WHAT TO PRODUCE:
The word "simili" marks the lines you need; copy each of them from the data.

*** Opening GIVEN ENTRIES ***

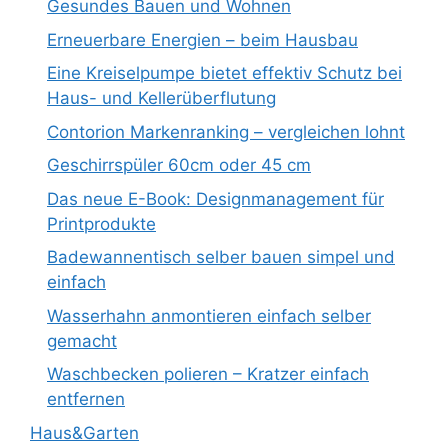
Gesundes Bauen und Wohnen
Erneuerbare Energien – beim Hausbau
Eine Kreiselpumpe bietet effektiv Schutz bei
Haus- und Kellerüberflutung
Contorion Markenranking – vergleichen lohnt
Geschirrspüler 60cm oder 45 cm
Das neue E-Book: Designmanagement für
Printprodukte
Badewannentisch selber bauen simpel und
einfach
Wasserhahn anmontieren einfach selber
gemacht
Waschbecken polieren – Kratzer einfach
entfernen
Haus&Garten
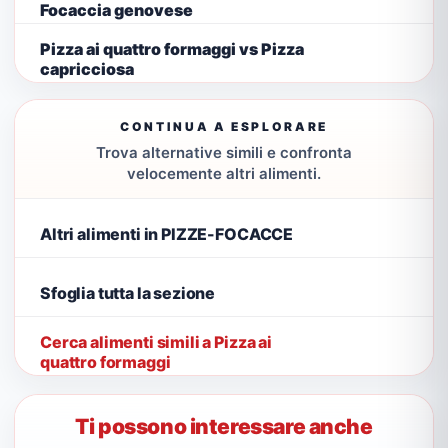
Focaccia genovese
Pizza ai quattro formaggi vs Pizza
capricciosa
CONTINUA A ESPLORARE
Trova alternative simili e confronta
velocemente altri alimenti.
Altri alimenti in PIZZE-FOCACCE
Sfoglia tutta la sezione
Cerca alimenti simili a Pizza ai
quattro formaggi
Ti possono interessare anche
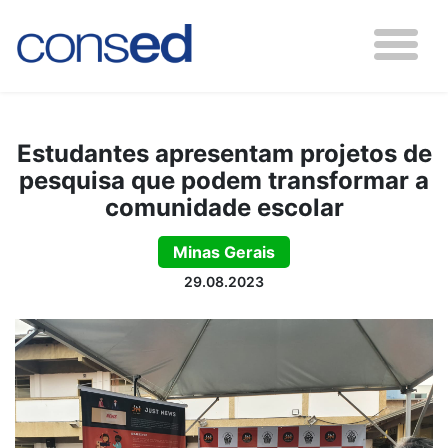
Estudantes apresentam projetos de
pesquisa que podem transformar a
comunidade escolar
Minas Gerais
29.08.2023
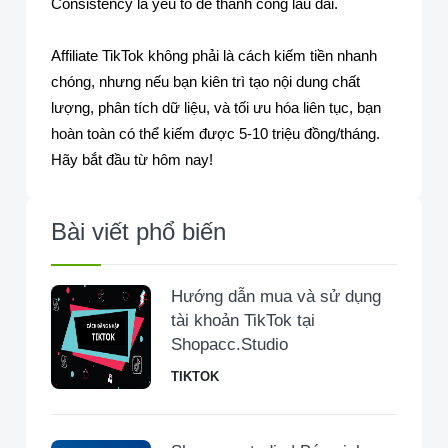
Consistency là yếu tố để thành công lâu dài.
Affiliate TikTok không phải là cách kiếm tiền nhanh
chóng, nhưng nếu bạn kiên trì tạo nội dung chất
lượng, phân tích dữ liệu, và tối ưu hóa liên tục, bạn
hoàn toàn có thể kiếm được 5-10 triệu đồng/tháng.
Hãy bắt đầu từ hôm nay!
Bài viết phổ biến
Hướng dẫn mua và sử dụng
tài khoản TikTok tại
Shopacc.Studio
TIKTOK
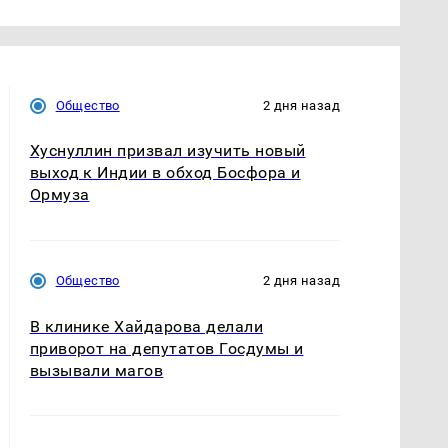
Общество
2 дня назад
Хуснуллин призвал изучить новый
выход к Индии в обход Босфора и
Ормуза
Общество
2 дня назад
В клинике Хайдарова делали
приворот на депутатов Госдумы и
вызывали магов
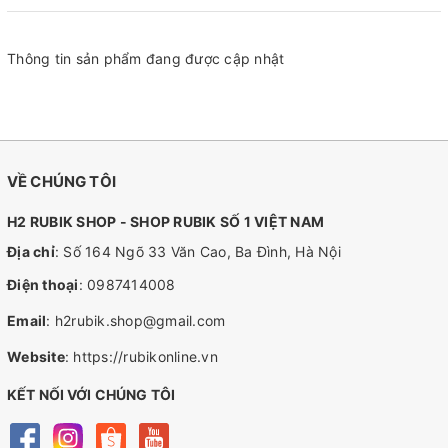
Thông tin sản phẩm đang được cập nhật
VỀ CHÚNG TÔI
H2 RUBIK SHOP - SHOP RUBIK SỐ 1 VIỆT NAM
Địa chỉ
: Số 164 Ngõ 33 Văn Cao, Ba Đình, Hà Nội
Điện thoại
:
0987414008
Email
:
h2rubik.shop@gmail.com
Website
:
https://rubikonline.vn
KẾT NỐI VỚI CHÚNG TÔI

*** Closing GIVEN ENTRIES ***

SOLUTION:
Trova alternative simili e confronta
Cerca alimenti simili a Pizza ai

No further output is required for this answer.